Ncs Little Worm
UID 521 Elite 0 Points 34 Post 10 Prestige 29 Read permission 10 Registered 2003-2-24 Status offline |
#2 Small and medium use props on 2006-3-3 14:49 information personal Space Short message add to Friend |
2. Implementation section If the world never had a compression program, we looked at the previous compression principle, will have the confidence to be able to make a compression of most formats, content of the data program, when we start to do such a program, we will find that there are many problems need to solve each one, the following will describe each of these challenges, and detailed analysis of the zip algorithm is how to solve these problems, many of the problems with universal significance, such as search matching, such as array sorting and so on, these are endless topics, let us delve into it, do some thinking.
As we said before, for phrase repetition, we use "repeat distance from the current position" and "repeat length" these two digits to express this repeat, to achieve compression, now the problem is, a word energy-saving represents a number of 0-255, however, repeat the position and repeat the length may be more than 255, in fact, the number of digits in a binary number is determined, the size of the numbers can be expressed in a limited range, n-bit binary number can represent the maximum value is 2 of n times minus 1, if the number of digits is too large, for a large number of short matches, may not only play a compression, but increase the final result. In this case, there are two different algorithms to solve this problem, they are two different ways of thinking. This is a natural way of thinking, called the lz77 algorithm, to limit the size of these two digits to achieve a compromised compression effect. For example, the distance to take 15 bits, the length of 8 bits, so that the distance of the maximum value of k-1, the length of the maximum value of 255, two digits in 23, less than three bytes, is in line with the requirements of compression.

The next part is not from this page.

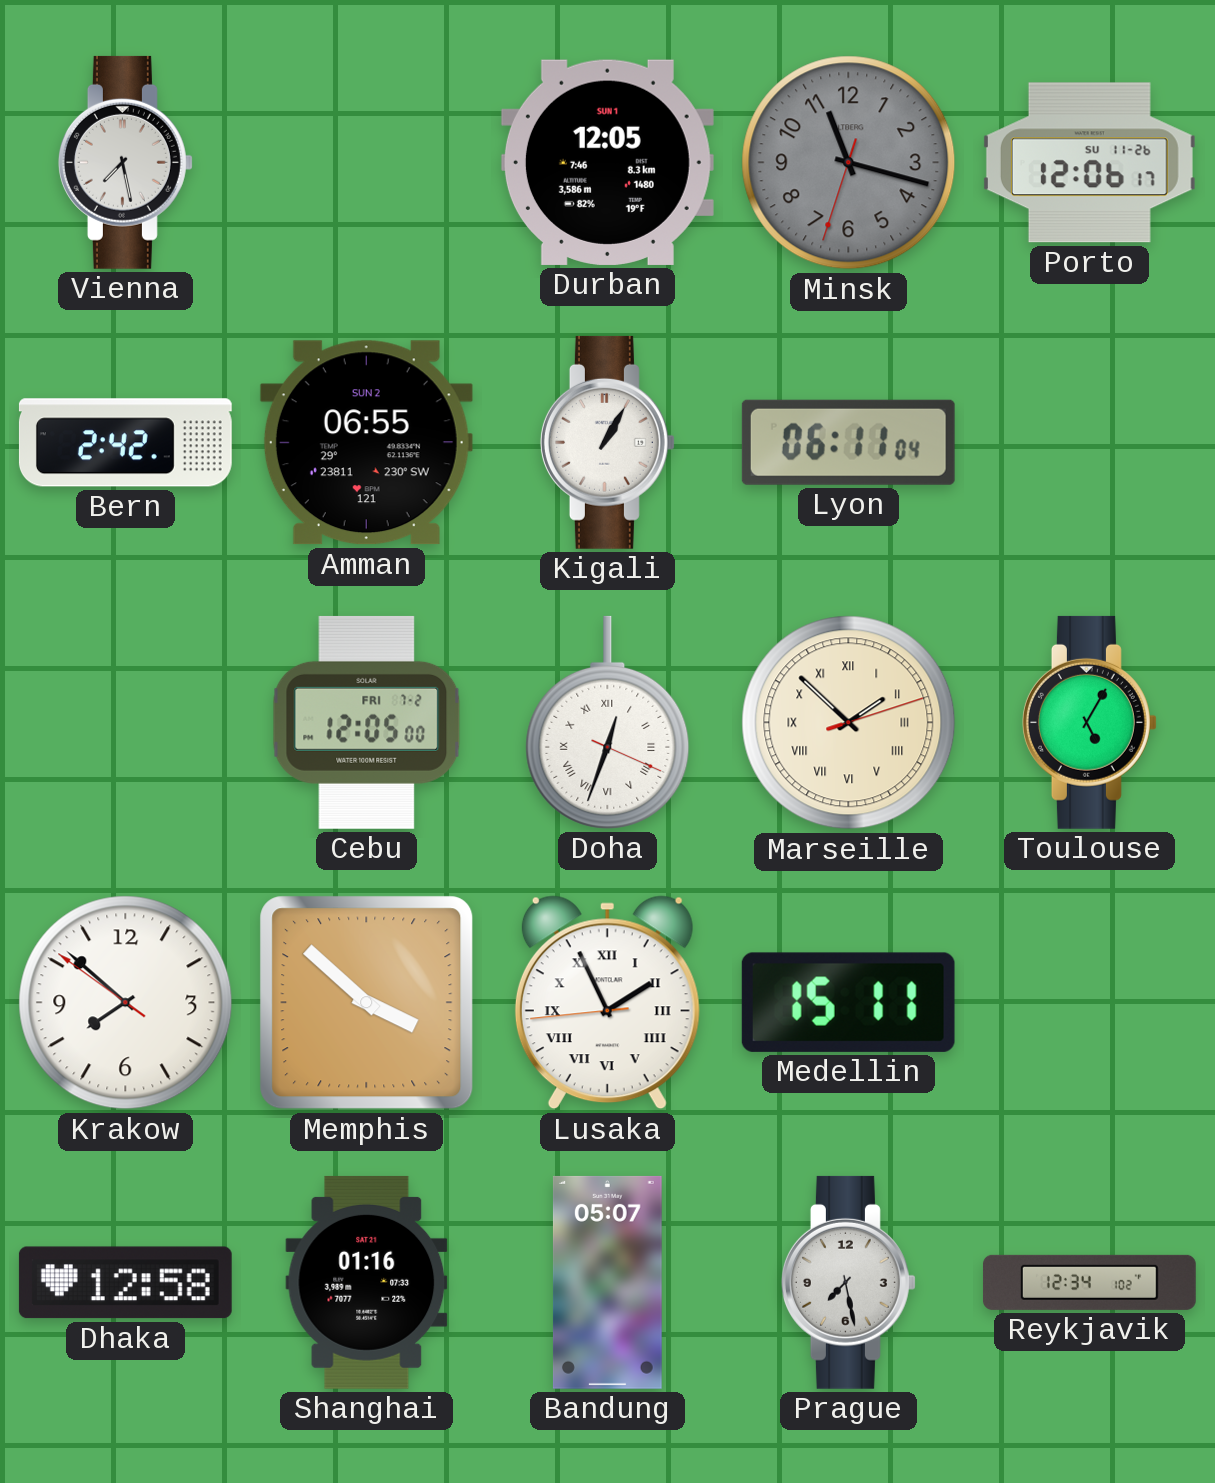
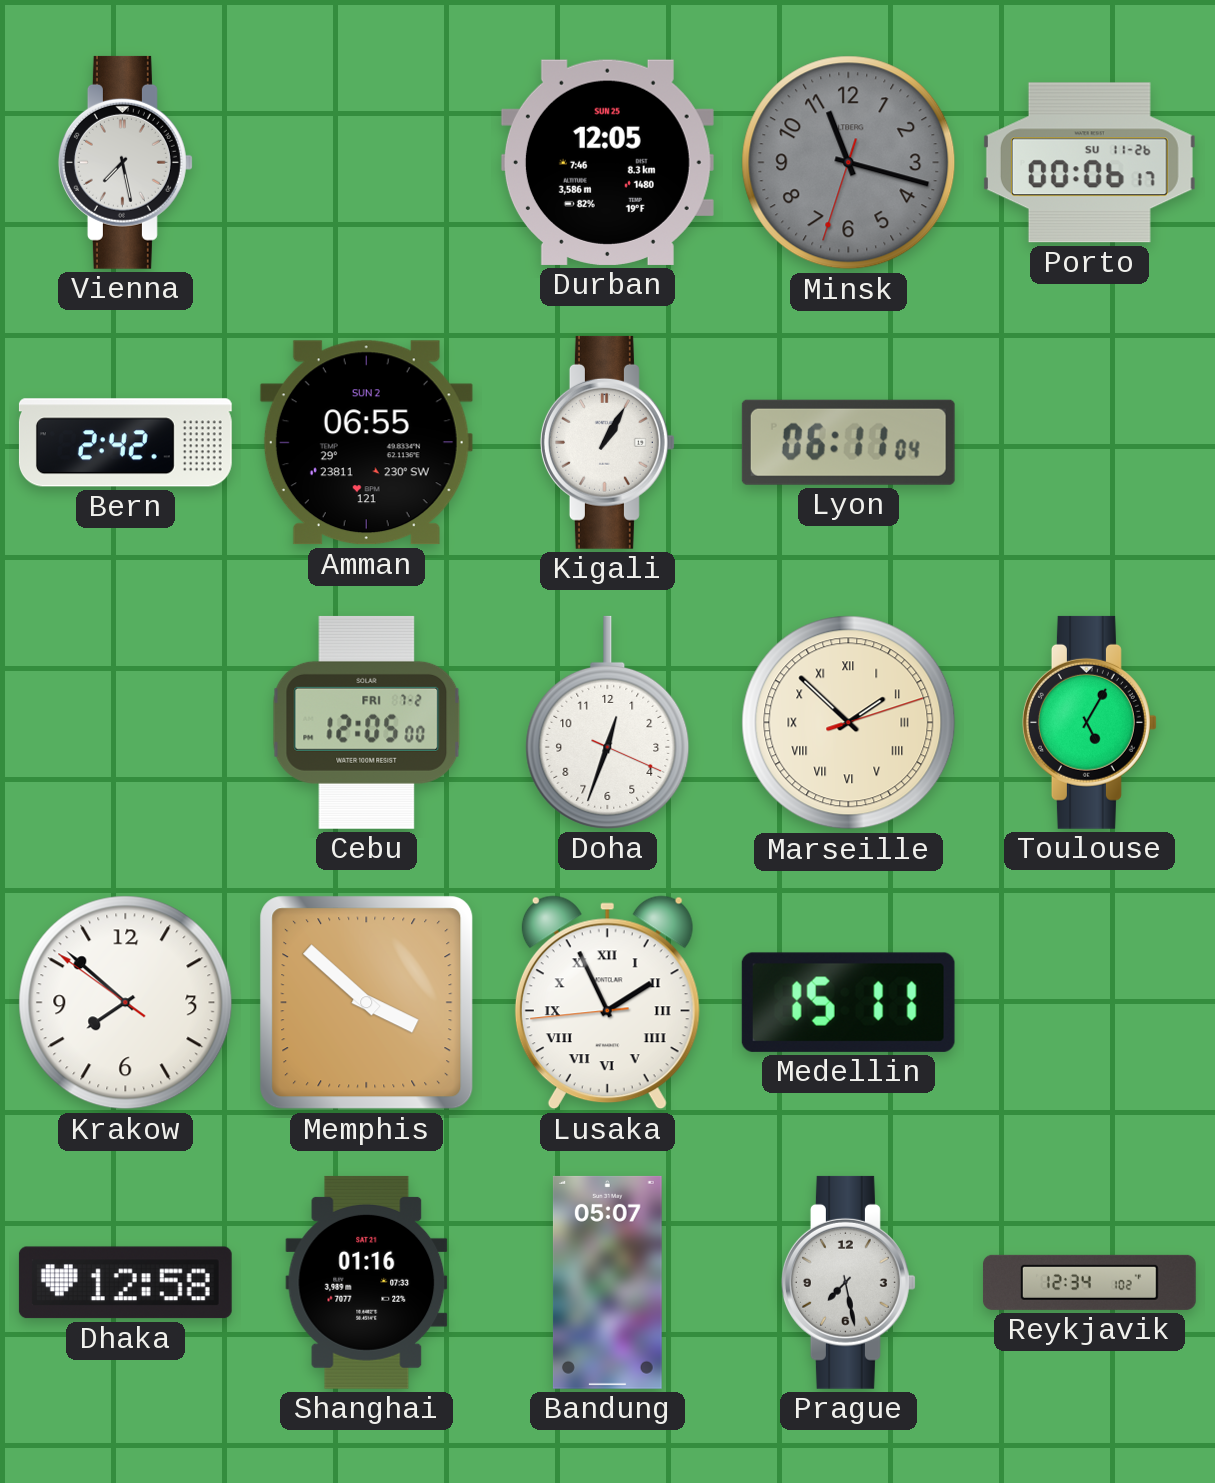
Durban date: SUN 1 -> SUN 25
Porto: 12:06 -> 00:06
Doha numerals: Roman -> Arabic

Let's imagine in the mind the LZ77 algorithm compression, there will be interesting models:
Farthest match position-> Current processing position-> ───┸─────────────────╂─────────────> Compression for direction Compressed part ┃ uncompressed part
Between the farthest match position and the current processing position is the "dictionary" area that can be used to find a match, and as the compression progresses, the dictionary area slides backwards from the head of the file to be compressed until the end of the file is reached, and the phrase compression ends. Decompression is also very simple:
┎──────── Copy ────────┒ Match location ┃ current processing location ┃ ┃<── Matching length ──>┃┠─────∨────┨ ───┸──────────┸───────╂──────────┸─> Decompression for direction Uncompressed part of ┃ uncompressed section
Continuously read the matching position and matching length from the compressed file. The extracted part of the matching content copy to the end of the decompression file, the compressed files in those compression can not be matched, but directly saved single, Double-byte, as long as the extract directly copy to the end of the file, until the entire compressed file processing finished. The LZ77 algorithm model is also called the "Sliding Dictionary" model or the "sliding window" model. Another LZW algorithm treats a large number of simple matches in a compressed file with a completely different algorithm design, it only uses a number to express a phrase, the following describes the LZW compression decompression process, and then to comprehensively compare the application of the two. LZW Compression Process: 1 Initializes a dictionary of the specified size and adds 256 bytes of the byte value to the dictionary. 2 Find the longest match in the dictionary at the current processing position of the file to be compressed, and output the sequence number of the match in the dictionary. 3 If the dictionary does not reach its maximum capacity, add the match to the dictionary with the next byte in the file to be compressed. 4 Move the current processing position to the match. 5 Repeat 2, 3, 4 until the file output is complete.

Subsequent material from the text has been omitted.